Isolated ANCA-associated scleritis successfully treated with systemic rituximab; a case report and review of literature.

Abstract

Background: Necrotizing scleritis is one of the most destructive ocular manifestations of underlying systemic diseases that can lead to a variety of severe complications, including globe perforation or vision loss. Necrotizing scleritis can occur in various conditions, such as systemic vasculitis like Anti-Neutrophil Cytoplasmic Antibody (ANCA) and ANCA-Associated vasculitis (AAV), systemic autoimmune disorders, infections, or as a result of surgical procedures.
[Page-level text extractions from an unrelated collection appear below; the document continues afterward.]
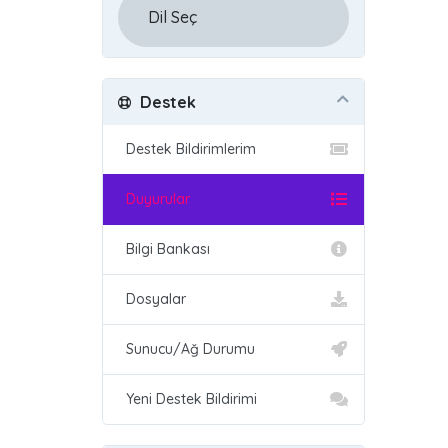
Destek
Destek Bildirimlerim
Duyurular
Bilgi Bankası
Dosyalar
Sunucu/Ağ Durumu
Yeni Destek Bildirimi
Case presentation: In this case report, we present a patient with acute bilateral isolated necrotizing sclerokeratitis associated with positive c-ANCA without any manifestation of other organ involvement. A 52-year-old man with acute anterior bilateral necrotizing scleritis with diffuse areas of necrosis, thinning of the sclera, and the choroidal show was observed which was impending perforation on both sides. Systemic medications, including intravenous methylprednisolone and cyclophosphamide, and topical medications were administered. However, due to an incomplete response to these drugs, intravenous rituximab was initiated. Significant improvements in clinical manifestations were initiated after treatment with Rituximab.

Conclusion: Our case highlights the importance of systemic rituximab therapy in treating isolated ANCA-associated necrotizing scleritis when initial immunosuppressive treatments are not fully effective.